【日経新春杯(日曜=15日、京都芝外2400メートル)稲富菜穂のだいじょばない】どうも、稲富菜穂です。先週、いとこたちと一緒に競馬を楽しんでプラス収支で終われました。このハッピーな流れを断ち切るまい!と、トレセン取材再開に気合を入れていたら、イレ込みすぎて少し風邪気味になってしまいやした。ズビッ。今週は日経新春杯をドーンと当てて“鼻セレブ”をたくさん買い占めることに決定です。

 とはいっても、ハンデ戦がとても苦手で、いつも最後まで女々しく悩んでしまいます。まずは斤量(53キロ)が軽くて魅力的なシャケトラについて、鞍上の浜中騎手の話に小耳をダンボにしてきやした。

「もともとポテンシャルのある馬ですし、馬格も、瞬発力も、パワーもある。まだキャリアは4戦だけど、走るごとに成長していますね。2400メートルの距離で勝っている。
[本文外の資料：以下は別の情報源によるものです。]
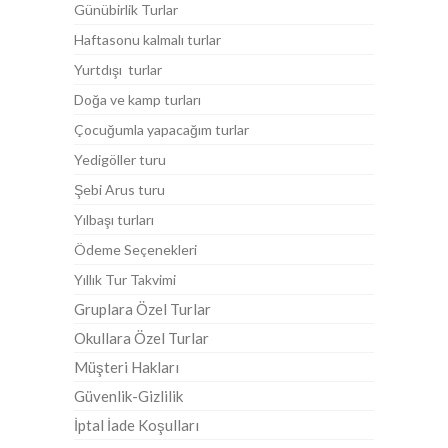
Günübirlik Turlar
Haftasonu kalmalı turlar
Yurtdışı turlar
Doğa ve kamp turları
Çocuğumla yapacağım turlar
Yedigöller turu
Şebi Arus turu
Yılbaşı turları
Ödeme Seçenekleri
Yıllık Tur Takvimi
Gruplara Özel Turlar
Okullara Özel Turlar
Müşteri Hakları
Güvenlik-Gizlilik
İptal İade Koşulları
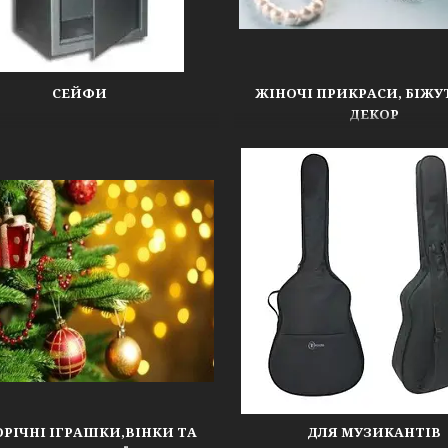
СЕЙФИ
ЖІНОЧІ ПРИКРАСИ, БІЖУ
ДЕКОР
РІЧНІ ІГРАШКИ,ВІНКИ ТА
ДЛЯ МУЗИКАНТІВ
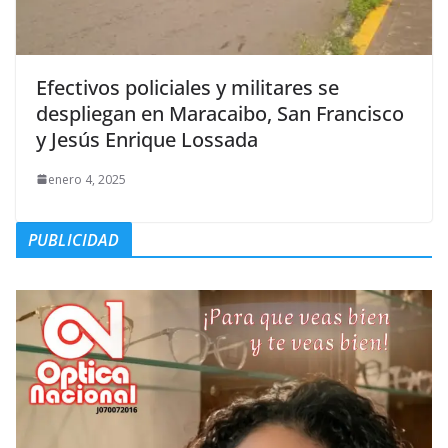
Efectivos policiales y militares se
despliegan en Maracaibo, San Francisco
y Jesús Enrique Lossada
enero 4, 2025
PUBLICIDAD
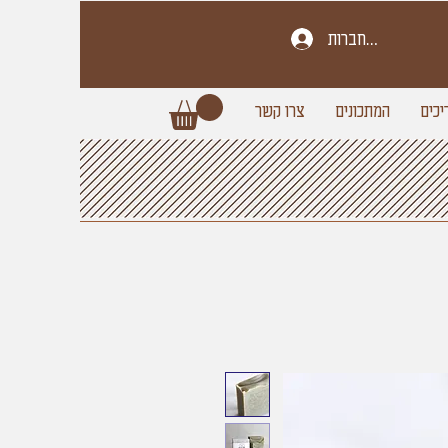
להתחברות
יכים
המתכונים
צרו קשר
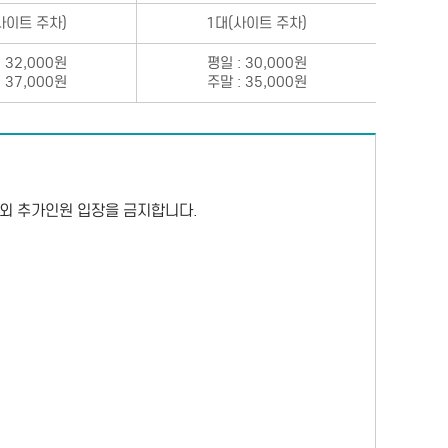
사이트 주차)
1대(사이트 주차)
 32,000원
평일 : 30,000원
 37,000원
주말 : 35,000원
) 외 추가인원 입장을 금지합니다.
京都は走ったことがないし、坂の下りも経験していませんが、器用な馬だから心配ないです」

 ぐぅぉぉっ! こっちは4戦どころか、コラムを書くようになって1年はたつのに。たった約2週間ぶりのトレセン取材にいつもの倍、緊張している私に突き刺さる素晴らしいコメント…。

「今後の飛躍を期待している馬。相手は強くなりますが、どこまでやれるか、楽しみです」

 浜中騎手の期待度がとても分かる、すてきなお話に応援したい気持ちがフツフツと湧いてきちゃいました。
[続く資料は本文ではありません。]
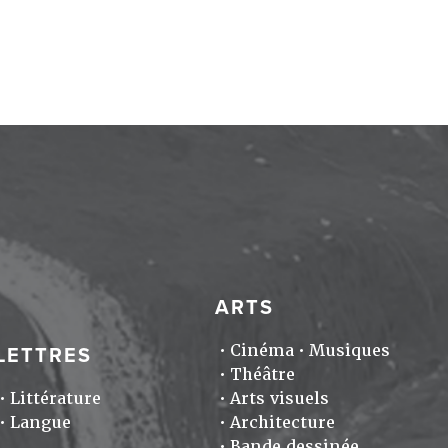
ARTS
Cinéma
Musiques
LETTRES
Théâtre
Littérature
Arts visuels
Langue
Architecture
Bande dessinée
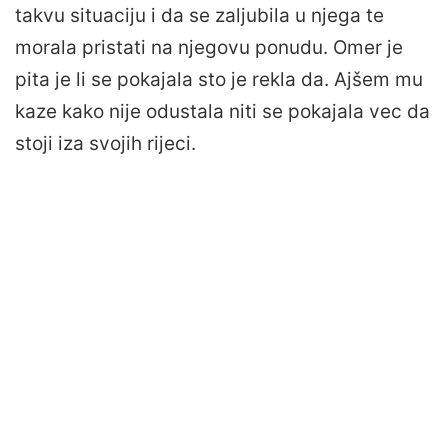
takvu situaciju i da se zaljubila u njega te
morala pristati na njegovu ponudu. Omer je
pita je li se pokajala sto je rekla da. Ajšem mu
kaze kako nije odustala niti se pokajala vec da
stoji iza svojih rijeci.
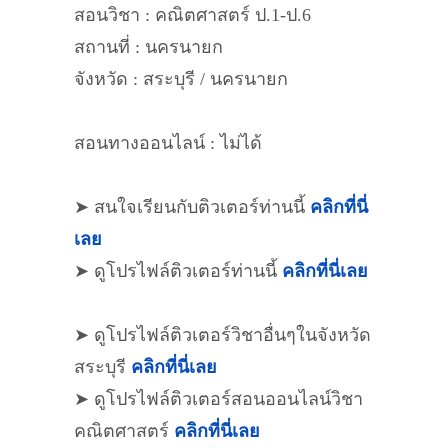
สอนวิชา : คณิตศาสตร์ ป.1-ป.6
สถานที่ : นครนายก
จังหวัด : สระบุรี / นครนายก
สอนทางออนไลน์ : ไม่ได้
➤ สนใจเรียนกับติวเตอร์ท่านนี้
คลิกที่นี่
เลย
➤ ดูโปรไฟล์ติวเตอร์ท่านนี้
คลิกที่นี่เลย
➤ ดูโปรไฟล์ติวเตอร์วิชาอื่นๆในจังหวัด
สระบุรี
คลิกที่นี่เลย
➤ ดูโปรไฟล์ติวเตอร์สอนออนไลน์วิชา
คณิตศาสตร์
คลิกที่นี่เลย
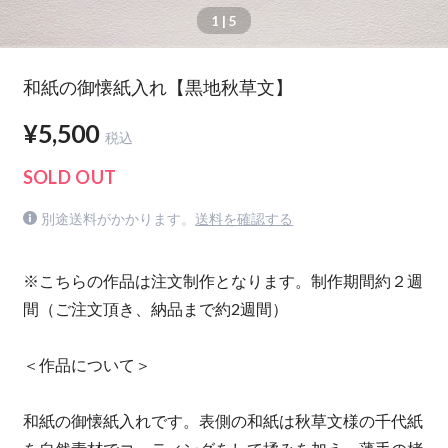
1
| 5
和紙の御懐紙入れ【黒地秋草文】
¥5,500
税込
SOLD OUT
別途送料がかかります。
送料を確認する
※こちらの作品は注文制作となります。制作期間約２週
間（ご注文頂き、納品まで約2週間）
＜作品について＞
和紙の御懐紙入れです。表側の和紙は秋草文様の千代紙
 同世代でハンデ54キロのレッドエルディストは、菊花賞(9着)を最後に休ませて、今年頑張ろうと早いうちから決めていたんですって。管理する笹田調教師は「今週の追い切りで馬の反応を確認してもらおうとジョッキー(四位)に乗ってもらった。“反応は良かったし動きは悪くない”と。ほぼ整いましたね。この馬の持ち味を生かすにはこれくらいの距離が合ってるんじゃないかと思う。京都の坂の下りをうまく利用してエンジンをかけ、直線で素晴らしい末脚を出してくれればと思います」

 あぁ、聞くだけで、すごくイメージできる! 稲富の予想も整えなくちゃ!

 その菊花賞で5着とレッドエルディストに先着したミッキーロケットは55キロ。ここ2戦でコンビを組んでいる和田騎手は「神戸新聞杯(2着)で初めて乗った時、強い相手もいるなかであれだけの競馬をしてくれた。ホント自信になったよ。ただ課題はゲート。徐々に良くなってはいるけど、少し不安は残ってる」

 あ、今年初の“だいじょばない”コメントが出ましたか。でも続いて出た言葉は「乗り味はすごくいいし、一線級の馬になれる素質は十分感じていますから。2400メートルなら上手に競馬ができると思うし、まだまだ上を目指さないといけない馬だから、堂々とした競馬をしたい」。

 ズキュン。いや、ドッキューン! 力強いコメントにめっぽう弱くて…。私がロケット君なら、一緒に上へ目指せるように鼻水垂らしながらでも、めっちゃ頑張る!(何を言ってるんだ。妄想から帰ってこい)。トレセン取材の休み明けはダメだぁぁ…週末までに冷静さを取り戻して予想を決めたいと思います!

☆いなとみ・なほ=1990年12月16日生まれ。関西在住のタレントとして幅広く活躍し、現在はKBS京都の「競馬展望プラス」、ABC「おはよう朝日です」に出演中。彼女が取材した馬が激走することが多いことから、一部のトレセン関係者から「競馬界の女神」と呼ばれている。